What is needed —
All of the entries below need repeating exactly, apart from their images.

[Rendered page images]
*** Begin section ***

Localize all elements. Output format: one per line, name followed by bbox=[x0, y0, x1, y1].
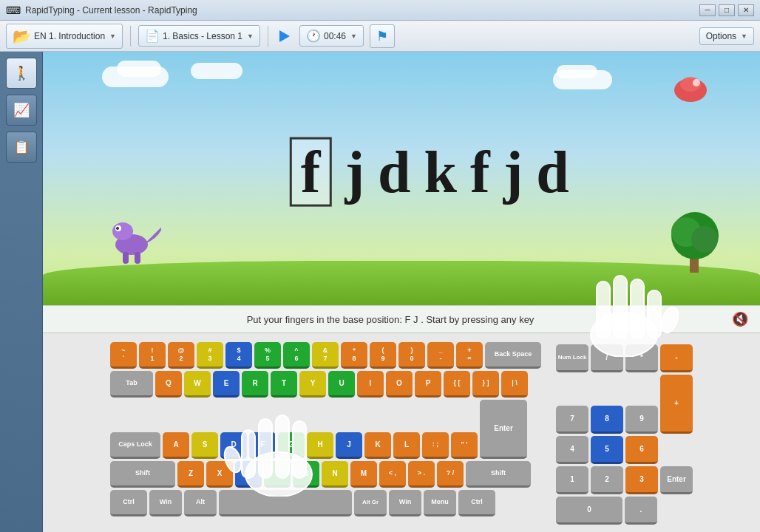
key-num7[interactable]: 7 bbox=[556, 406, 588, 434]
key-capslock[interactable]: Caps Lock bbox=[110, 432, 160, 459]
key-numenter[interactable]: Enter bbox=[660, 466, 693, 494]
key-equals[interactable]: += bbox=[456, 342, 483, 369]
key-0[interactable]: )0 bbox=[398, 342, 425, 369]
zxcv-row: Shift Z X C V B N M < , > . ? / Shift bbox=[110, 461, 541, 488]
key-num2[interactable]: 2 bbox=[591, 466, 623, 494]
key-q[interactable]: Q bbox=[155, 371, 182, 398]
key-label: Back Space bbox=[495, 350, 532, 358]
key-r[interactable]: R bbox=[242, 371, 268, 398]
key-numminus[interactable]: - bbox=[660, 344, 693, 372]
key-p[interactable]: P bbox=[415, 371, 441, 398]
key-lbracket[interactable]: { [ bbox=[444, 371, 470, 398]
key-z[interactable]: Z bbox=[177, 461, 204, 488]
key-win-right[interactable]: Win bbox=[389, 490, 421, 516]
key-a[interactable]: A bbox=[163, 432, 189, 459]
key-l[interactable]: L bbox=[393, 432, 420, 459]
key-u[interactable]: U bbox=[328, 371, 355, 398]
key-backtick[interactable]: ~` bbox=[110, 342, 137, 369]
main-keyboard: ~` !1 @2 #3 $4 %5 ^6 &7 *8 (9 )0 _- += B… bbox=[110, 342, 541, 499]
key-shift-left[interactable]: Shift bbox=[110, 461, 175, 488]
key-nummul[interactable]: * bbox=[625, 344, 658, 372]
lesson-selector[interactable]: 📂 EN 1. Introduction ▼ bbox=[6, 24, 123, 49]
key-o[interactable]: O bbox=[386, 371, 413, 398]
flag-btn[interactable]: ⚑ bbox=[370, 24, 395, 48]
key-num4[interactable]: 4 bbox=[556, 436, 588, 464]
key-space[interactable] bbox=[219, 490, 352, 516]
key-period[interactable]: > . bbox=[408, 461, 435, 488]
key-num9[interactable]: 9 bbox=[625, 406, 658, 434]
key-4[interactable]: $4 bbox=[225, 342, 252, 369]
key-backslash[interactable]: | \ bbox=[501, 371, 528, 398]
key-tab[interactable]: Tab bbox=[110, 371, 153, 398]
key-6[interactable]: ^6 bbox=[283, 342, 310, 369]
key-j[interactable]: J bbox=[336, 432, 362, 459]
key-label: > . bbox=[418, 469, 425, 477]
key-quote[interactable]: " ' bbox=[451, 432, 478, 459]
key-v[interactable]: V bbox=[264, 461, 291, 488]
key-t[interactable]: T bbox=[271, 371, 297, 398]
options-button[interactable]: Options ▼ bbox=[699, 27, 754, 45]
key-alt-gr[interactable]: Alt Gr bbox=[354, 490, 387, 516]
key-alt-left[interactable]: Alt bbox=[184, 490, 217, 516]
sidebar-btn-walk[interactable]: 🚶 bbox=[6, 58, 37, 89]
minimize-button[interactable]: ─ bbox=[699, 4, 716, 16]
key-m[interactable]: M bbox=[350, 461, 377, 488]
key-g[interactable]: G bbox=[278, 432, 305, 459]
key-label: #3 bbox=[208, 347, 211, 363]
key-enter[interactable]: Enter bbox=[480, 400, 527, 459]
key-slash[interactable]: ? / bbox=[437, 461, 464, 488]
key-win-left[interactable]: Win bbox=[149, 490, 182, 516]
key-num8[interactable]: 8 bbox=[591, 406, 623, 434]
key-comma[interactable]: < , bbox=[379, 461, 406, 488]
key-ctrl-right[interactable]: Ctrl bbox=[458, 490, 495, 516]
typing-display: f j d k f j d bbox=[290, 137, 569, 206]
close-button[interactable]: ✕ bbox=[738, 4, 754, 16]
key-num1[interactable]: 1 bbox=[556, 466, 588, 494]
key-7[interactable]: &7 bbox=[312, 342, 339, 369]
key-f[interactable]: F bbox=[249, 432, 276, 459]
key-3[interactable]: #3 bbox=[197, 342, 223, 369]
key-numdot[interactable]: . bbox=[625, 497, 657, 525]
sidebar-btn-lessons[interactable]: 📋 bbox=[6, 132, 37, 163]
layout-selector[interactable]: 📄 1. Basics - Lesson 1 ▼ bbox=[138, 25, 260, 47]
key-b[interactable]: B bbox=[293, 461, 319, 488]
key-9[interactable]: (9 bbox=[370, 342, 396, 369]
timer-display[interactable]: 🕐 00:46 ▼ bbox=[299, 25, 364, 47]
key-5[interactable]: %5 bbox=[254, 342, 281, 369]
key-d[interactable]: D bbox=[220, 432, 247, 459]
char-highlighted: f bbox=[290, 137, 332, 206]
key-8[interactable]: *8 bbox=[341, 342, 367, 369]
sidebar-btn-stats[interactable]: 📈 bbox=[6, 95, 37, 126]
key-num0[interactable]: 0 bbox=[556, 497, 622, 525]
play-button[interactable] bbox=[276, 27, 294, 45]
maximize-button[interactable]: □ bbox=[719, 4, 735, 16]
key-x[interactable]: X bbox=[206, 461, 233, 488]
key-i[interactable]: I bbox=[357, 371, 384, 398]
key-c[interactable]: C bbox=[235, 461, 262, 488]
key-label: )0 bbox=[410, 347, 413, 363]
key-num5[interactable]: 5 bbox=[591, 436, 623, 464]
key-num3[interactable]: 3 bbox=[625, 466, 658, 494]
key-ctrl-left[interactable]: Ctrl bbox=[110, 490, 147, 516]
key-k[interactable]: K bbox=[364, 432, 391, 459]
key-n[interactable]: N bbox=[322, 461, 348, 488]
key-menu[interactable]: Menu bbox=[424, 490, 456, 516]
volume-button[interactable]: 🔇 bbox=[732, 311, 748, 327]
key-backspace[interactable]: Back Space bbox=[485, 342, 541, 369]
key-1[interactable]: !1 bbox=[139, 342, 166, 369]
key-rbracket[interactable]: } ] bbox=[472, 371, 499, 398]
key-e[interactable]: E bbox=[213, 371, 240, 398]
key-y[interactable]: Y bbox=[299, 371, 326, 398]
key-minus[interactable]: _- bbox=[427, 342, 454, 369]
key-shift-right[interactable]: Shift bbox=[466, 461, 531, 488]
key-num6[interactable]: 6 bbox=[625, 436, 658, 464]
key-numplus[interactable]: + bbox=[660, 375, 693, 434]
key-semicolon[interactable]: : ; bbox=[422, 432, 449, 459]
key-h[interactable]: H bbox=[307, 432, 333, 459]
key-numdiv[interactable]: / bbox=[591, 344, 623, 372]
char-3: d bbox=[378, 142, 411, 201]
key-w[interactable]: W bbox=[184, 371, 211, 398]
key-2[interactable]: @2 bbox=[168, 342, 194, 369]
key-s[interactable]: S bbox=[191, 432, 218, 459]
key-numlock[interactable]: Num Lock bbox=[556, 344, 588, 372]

*** End section ***

Reply to the task —
Localize all elements. Output format: one per line, name followed by bbox=[x0, y0, x1, y1].
key-num7[interactable]: 7 bbox=[556, 406, 588, 434]
key-capslock[interactable]: Caps Lock bbox=[110, 432, 160, 459]
key-numenter[interactable]: Enter bbox=[660, 466, 693, 494]
key-equals[interactable]: += bbox=[456, 342, 483, 369]
key-0[interactable]: )0 bbox=[398, 342, 425, 369]
zxcv-row: Shift Z X C V B N M < , > . ? / Shift bbox=[110, 461, 541, 488]
key-num2[interactable]: 2 bbox=[591, 466, 623, 494]
key-q[interactable]: Q bbox=[155, 371, 182, 398]
key-label: Back Space bbox=[495, 350, 532, 358]
key-r[interactable]: R bbox=[242, 371, 268, 398]
key-numminus[interactable]: - bbox=[660, 344, 693, 372]
key-p[interactable]: P bbox=[415, 371, 441, 398]
key-lbracket[interactable]: { [ bbox=[444, 371, 470, 398]
key-z[interactable]: Z bbox=[177, 461, 204, 488]
key-win-right[interactable]: Win bbox=[389, 490, 421, 516]
key-a[interactable]: A bbox=[163, 432, 189, 459]
key-l[interactable]: L bbox=[393, 432, 420, 459]
key-u[interactable]: U bbox=[328, 371, 355, 398]
key-backtick[interactable]: ~` bbox=[110, 342, 137, 369]
main-keyboard: ~` !1 @2 #3 $4 %5 ^6 &7 *8 (9 )0 _- += B… bbox=[110, 342, 541, 499]
key-shift-left[interactable]: Shift bbox=[110, 461, 175, 488]
key-nummul[interactable]: * bbox=[625, 344, 658, 372]
lesson-selector[interactable]: 📂 EN 1. Introduction ▼ bbox=[6, 24, 123, 49]
key-o[interactable]: O bbox=[386, 371, 413, 398]
flag-btn[interactable]: ⚑ bbox=[370, 24, 395, 48]
key-num4[interactable]: 4 bbox=[556, 436, 588, 464]
key-space[interactable] bbox=[219, 490, 352, 516]
key-period[interactable]: > . bbox=[408, 461, 435, 488]
key-num9[interactable]: 9 bbox=[625, 406, 658, 434]
key-4[interactable]: $4 bbox=[225, 342, 252, 369]
key-backslash[interactable]: | \ bbox=[501, 371, 528, 398]
key-tab[interactable]: Tab bbox=[110, 371, 153, 398]
key-6[interactable]: ^6 bbox=[283, 342, 310, 369]
key-j[interactable]: J bbox=[336, 432, 362, 459]
key-label: > . bbox=[418, 469, 425, 477]
key-quote[interactable]: " ' bbox=[451, 432, 478, 459]
key-v[interactable]: V bbox=[264, 461, 291, 488]
key-t[interactable]: T bbox=[271, 371, 297, 398]
options-button[interactable]: Options ▼ bbox=[699, 27, 754, 45]
key-alt-gr[interactable]: Alt Gr bbox=[354, 490, 387, 516]
key-alt-left[interactable]: Alt bbox=[184, 490, 217, 516]
sidebar-btn-walk[interactable]: 🚶 bbox=[6, 58, 37, 89]
minimize-button[interactable]: ─ bbox=[699, 4, 716, 16]
key-m[interactable]: M bbox=[350, 461, 377, 488]
key-g[interactable]: G bbox=[278, 432, 305, 459]
key-label: #3 bbox=[208, 347, 211, 363]
key-enter[interactable]: Enter bbox=[480, 400, 527, 459]
key-slash[interactable]: ? / bbox=[437, 461, 464, 488]
key-win-left[interactable]: Win bbox=[149, 490, 182, 516]
key-num8[interactable]: 8 bbox=[591, 406, 623, 434]
key-comma[interactable]: < , bbox=[379, 461, 406, 488]
key-ctrl-right[interactable]: Ctrl bbox=[458, 490, 495, 516]
typing-display: f j d k f j d bbox=[290, 137, 569, 206]
close-button[interactable]: ✕ bbox=[738, 4, 754, 16]
key-num1[interactable]: 1 bbox=[556, 466, 588, 494]
key-7[interactable]: &7 bbox=[312, 342, 339, 369]
key-f[interactable]: F bbox=[249, 432, 276, 459]
key-3[interactable]: #3 bbox=[197, 342, 223, 369]
key-numdot[interactable]: . bbox=[625, 497, 657, 525]
sidebar-btn-lessons[interactable]: 📋 bbox=[6, 132, 37, 163]
layout-selector[interactable]: 📄 1. Basics - Lesson 1 ▼ bbox=[138, 25, 260, 47]
key-b[interactable]: B bbox=[293, 461, 319, 488]
key-9[interactable]: (9 bbox=[370, 342, 396, 369]
timer-display[interactable]: 🕐 00:46 ▼ bbox=[299, 25, 364, 47]
key-5[interactable]: %5 bbox=[254, 342, 281, 369]
key-d[interactable]: D bbox=[220, 432, 247, 459]
char-highlighted: f bbox=[290, 137, 332, 206]
key-8[interactable]: *8 bbox=[341, 342, 367, 369]
sidebar-btn-stats[interactable]: 📈 bbox=[6, 95, 37, 126]
key-num0[interactable]: 0 bbox=[556, 497, 622, 525]
play-button[interactable] bbox=[276, 27, 294, 45]
maximize-button[interactable]: □ bbox=[719, 4, 735, 16]
key-x[interactable]: X bbox=[206, 461, 233, 488]
key-i[interactable]: I bbox=[357, 371, 384, 398]
key-c[interactable]: C bbox=[235, 461, 262, 488]
key-label: )0 bbox=[410, 347, 413, 363]
key-num5[interactable]: 5 bbox=[591, 436, 623, 464]
key-num3[interactable]: 3 bbox=[625, 466, 658, 494]
key-ctrl-left[interactable]: Ctrl bbox=[110, 490, 147, 516]
key-k[interactable]: K bbox=[364, 432, 391, 459]
key-n[interactable]: N bbox=[322, 461, 348, 488]
key-menu[interactable]: Menu bbox=[424, 490, 456, 516]
volume-button[interactable]: 🔇 bbox=[732, 311, 748, 327]
key-backspace[interactable]: Back Space bbox=[485, 342, 541, 369]
key-1[interactable]: !1 bbox=[139, 342, 166, 369]
key-rbracket[interactable]: } ] bbox=[472, 371, 499, 398]
key-e[interactable]: E bbox=[213, 371, 240, 398]
key-y[interactable]: Y bbox=[299, 371, 326, 398]
key-minus[interactable]: _- bbox=[427, 342, 454, 369]
key-shift-right[interactable]: Shift bbox=[466, 461, 531, 488]
key-num6[interactable]: 6 bbox=[625, 436, 658, 464]
key-numplus[interactable]: + bbox=[660, 375, 693, 434]
key-semicolon[interactable]: : ; bbox=[422, 432, 449, 459]
key-h[interactable]: H bbox=[307, 432, 333, 459]
key-numdiv[interactable]: / bbox=[591, 344, 623, 372]
char-3: d bbox=[378, 142, 411, 201]
key-w[interactable]: W bbox=[184, 371, 211, 398]
key-2[interactable]: @2 bbox=[168, 342, 194, 369]
key-s[interactable]: S bbox=[191, 432, 218, 459]
key-numlock[interactable]: Num Lock bbox=[556, 344, 588, 372]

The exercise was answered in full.